For some business owners accounts receivable factoring will provide solutions when all other avenues fail.
Of course the greatest area of concern is usually the factoring fees leading many to wonder,
“How much will it cost to use invoice factoring services?”
Here are some factoring examples that address the cost of factoring…
Factoring Example I
- Invoice Amount: 10,000
- Cost to Factor (Fee): 2% or $200
- Net to seller (after reserve and invoice is paid): $9,800
Factoring Example II
- Invoice Amount: 10,000
- Cost to Factor (Fee): 5% or $500
- Net to seller (after reserve and invoice is paid): $9,500
While the cost varies by factoring companies, most businesses will look at the fees as the expense of doing business in exchange for immediate access to funds. Some businesses choose to factor all invoices while others take advantage of factoring services on an as needed basis.
So how do companies with low profit margins offset the fees? They take advantage of the ability to pay for their goods or services at a discount.
Consider the same invoice in the first example where a $10,000 invoice was factored at a cost of 2% or $200. With the cash advance the business decides to pay bills taking advantage of prompt payment discounts:
- Goods or Services: $5,000
- Take advantage of a “2% 10, Net 30”* = Save $100
- Total Paid for Goods or Services: $4,900
- Overall Realized Cost of Factoring: $100 or 1%
*Oftentimes invoices will allow for a slight deduction if paid in full within 10 days. If you don’t see this on the bill, try asking for it!
Invoice factoring is not only about receiving an advance on your invoice, it is also the ability to pay your bills promptly and receive a discount.
You referenced the first factoring example:
Invoice Amount: $10,000
Cost to Factor (Fee): 2% or $200.00
Net to seller (after reserve and invoice is paid) $9,800.00
Same factoring example except client takes advantage of prompt payment discount:
Invoice Amount: $10,000
Cost to Factor (Fee): 2% or $200.00
Net to seller (after reserve and invoice is paid) $9,800.00
Client takes advantage of prompt payment discount of 2% 10, net 30
Total Paid for Goods or Services: $9,800.00
Overall Realized Cost of Factoring: $0
Isn’t this the correct answer??
If so (and I believe that it is), the client actually received immediate access to her/his cash at ‘No Cost’. Also, since there was no cost, when other means of available cash usually come as some sort of cost, in comparison this could translate into an actual profit.
Perhaps then, a negotiated 3% 5, net 30 arrangement (hey… even their suppliers would like their cash sooner than 10 days and may be willing to pay for it) may even produce a greater profit… all as a result of one factoring arrangement.
Now… multiply this by the number of suppliers the client has…
STAY BLESSED!
…Ray
Hello Ray,
You’re right! It could be no cost if the discount savings equal or exceed the factoring cost.
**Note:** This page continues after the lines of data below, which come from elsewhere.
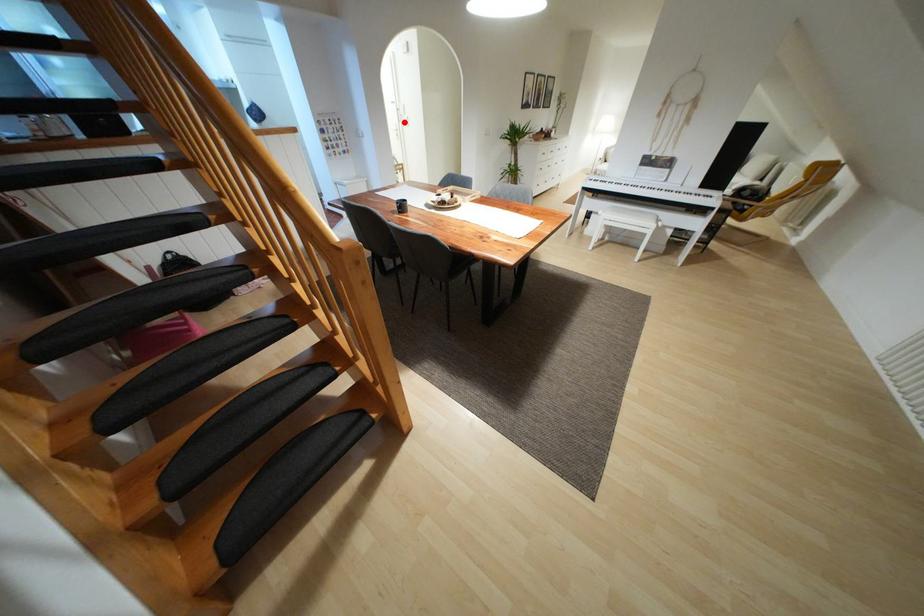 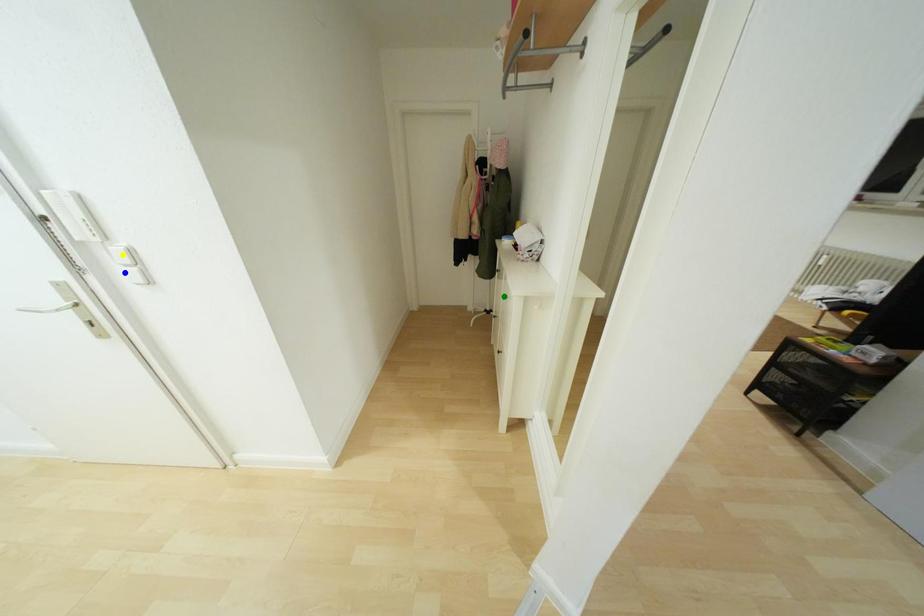 Question: I am providing you with two images of the same scene from different viewpoints. A red point is marked on the first image. You are given multiple points on the second image. Which point in image 2 represents the same 3d spot as the red point in image 1?

Choices:
 (A) yellow point
 (B) blue point
 (C) green point

Answer: (B) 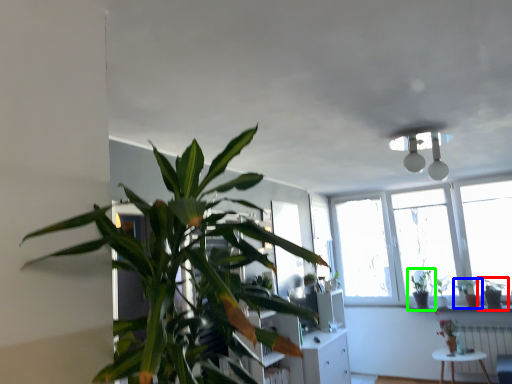 Question: Which object is the farthest from houseplant (highlighted by a red box)? Choose among these: houseplant (highlighted by a blue box) or houseplant (highlighted by a green box).

Choices:
 (A) houseplant
 (B) houseplant

Answer: (B) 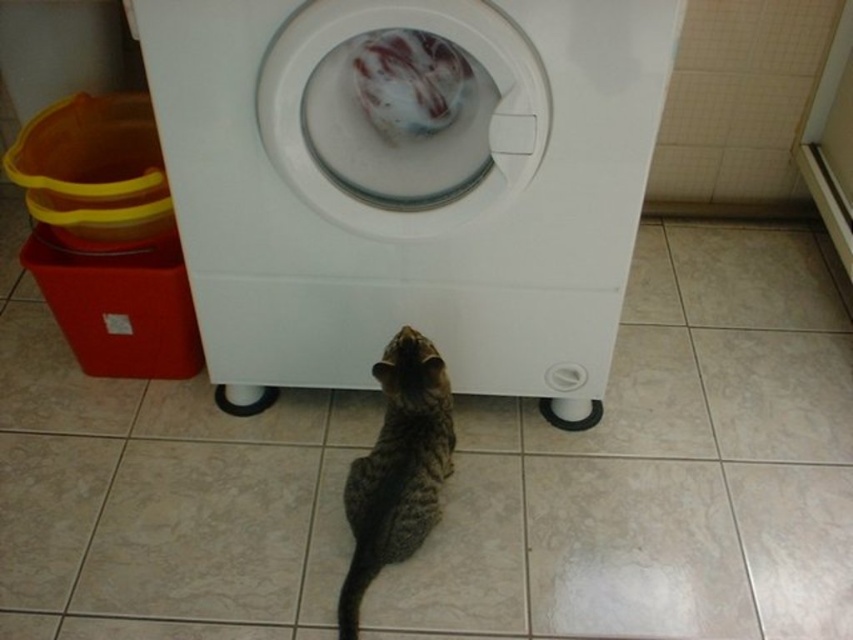 Is white plastic washing machine at center further to camera compared to tabby fur cat at center?

No, white plastic washing machine at center is closer to the viewer.

Is point (552, 60) positioned after point (390, 420)?

No, it is in front of (390, 420).

Does point (239, 312) come behind point (418, 496)?

Yes, it is behind point (418, 496).

Locate an element on the screen. The image size is (853, 640). white plastic washing machine at center is located at coordinates (408, 182). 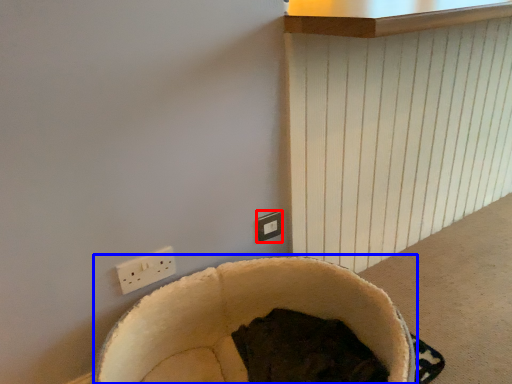 Question: Which of the following is the farthest to the observer, electric outlet (highlighted by a red box) or bean bag chair (highlighted by a blue box)?

Choices:
 (A) electric outlet
 (B) bean bag chair

Answer: (A) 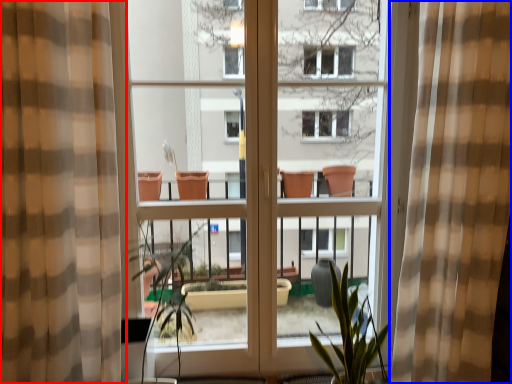 Question: Among these objects, which one is farthest to the camera, curtain (highlighted by a red box) or curtain (highlighted by a blue box)?

Choices:
 (A) curtain
 (B) curtain

Answer: (B) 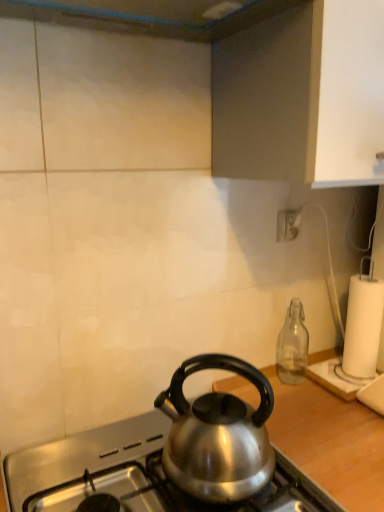 You are a GUI agent. You are given a task and a screenshot of the screen. Output one action in this format:
    pyautogui.click(x=<x>, y=<y>)
    Task: Click on the vacant space situated on the left part of transparent glass bottle at right
    This screenshot has width=384, height=512.
    Given the screenshot: What is the action you would take?
    pyautogui.click(x=254, y=389) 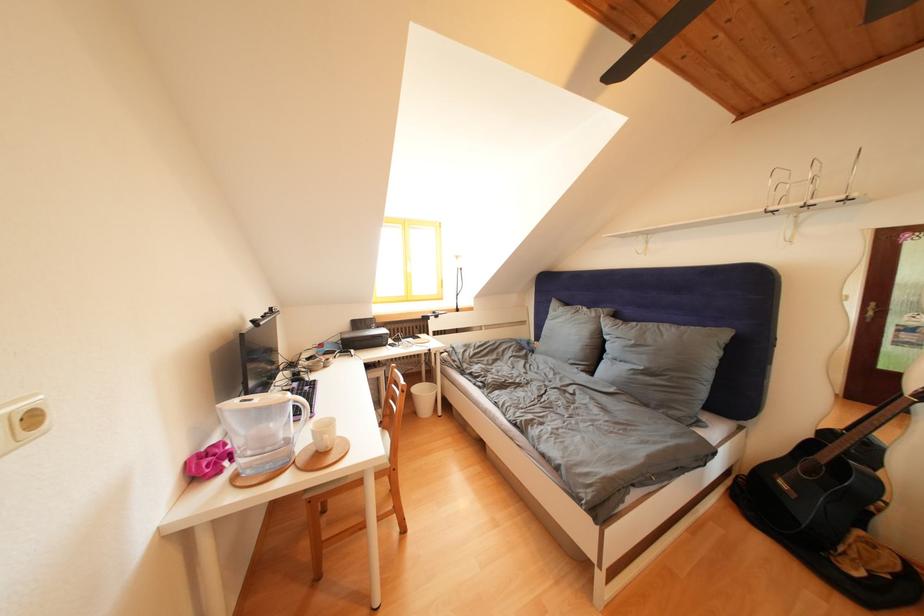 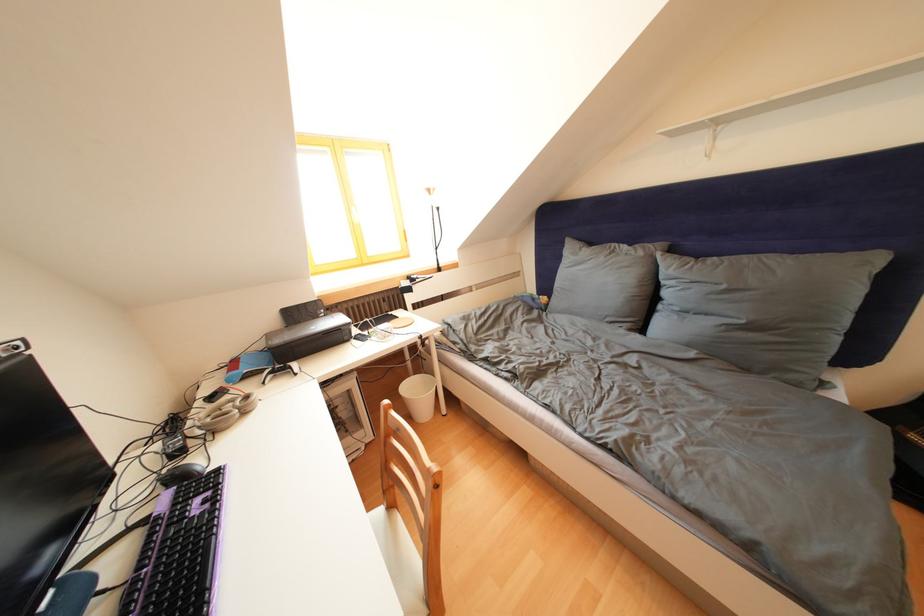 The point at (317, 363) is marked in the first image. Where is the corresponding point in the second image?

(220, 403) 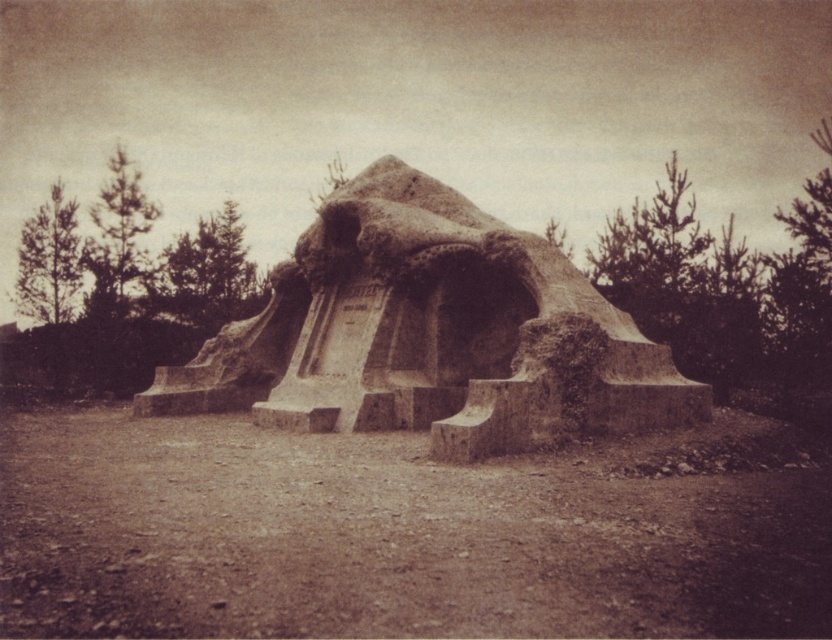 Question: Is brown dirt field at center to the left of rustic stone sculpture at center from the viewer's perspective?

Choices:
 (A) no
 (B) yes

Answer: (B)

Question: Can you confirm if brown dirt field at center is smaller than rustic stone sculpture at center?

Choices:
 (A) no
 (B) yes

Answer: (B)

Question: From the image, what is the correct spatial relationship of brown dirt field at center in relation to rustic stone sculpture at center?

Choices:
 (A) above
 (B) below

Answer: (B)

Question: Which of the following is the closest to the observer?

Choices:
 (A) brown dirt field at center
 (B) rustic stone sculpture at center

Answer: (A) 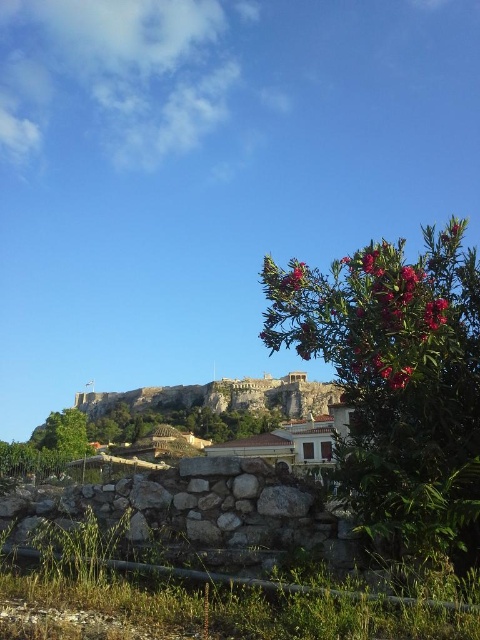 You are a visitor at this historic site and want to take a photo of the pink leafy bush at right and the pink matte flower at upper right. Which one should you focus on first if you want both to be in sharp focus?

The pink leafy bush at right is below the pink matte flower at upper right, so you should focus on the pink leafy bush at right first to ensure both are in focus.

You are a photographer planning to take a photo of the pink leafy bush at right and the pink matte flower at upper right. Which object should you focus on first if you want to capture both in the same frame without moving the camera?

The pink leafy bush at right should be focused on first because it is positioned on the left side of the pink matte flower at upper right, so adjusting focus to include both would start with the closer object. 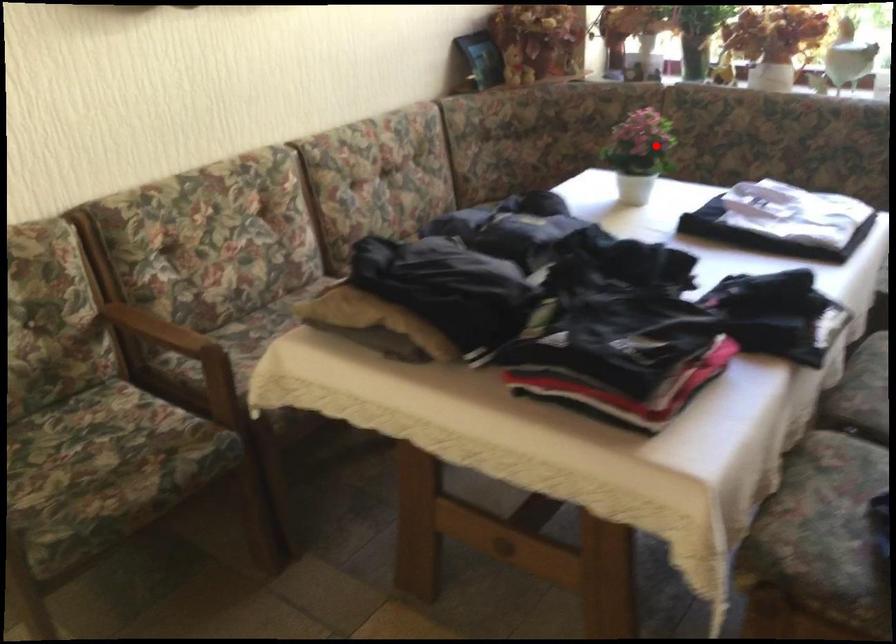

In our example we assumed the business owner paid a $5,000 bill receiving the prompt payment discount (rather than a $10,000 bill). This seemed realistic since the factoring company might only advance 80% of the $10,000 invoice, keeping 20% in reserve until the invoice is paid. The business owner might also use some of the funds to meet payroll or other expenses.
Your reasoning is right on track. If a business owner wisely manages the factoring advance to save money or make additional profits it could be considered no cost!
Thanks for reading and commenting at Factoring Investor!
You’re welcome.
Now if I could just expand this an intsy bintsy step or two further…
Now having identified a supplier who has proven her/his willingness to provide this 3% 5, net 30 arrangement because they would prefer their cash sooner than 10 days AND would be willing to pay for it, how willing would you think that supplier would be in either supplying or sharing their client list in hopes of getting more of their cash sooner or later?
See the secondary growth pattern of the factoring broker’s business and income? The primary growth pattern would, of course, result in approaching the other suppliers of the primary factoring client.
Just my thoughts.
STAY BLESSED!
… Ray
A Business can also benefit from Accounts Receivable Factoring if for example the money that is tied into their receivables can allow them to bid on new business opportunities that otherwise would not be feasible.
Many Manufacturing and Service businesses need capital outlays in order to render their services or products. If the business has to invoice too many of their Clients, when prime business opportunities manifest themselves, it can be difficult for them to take advantage as their available capital must be dispersed for overhead and other business obligations.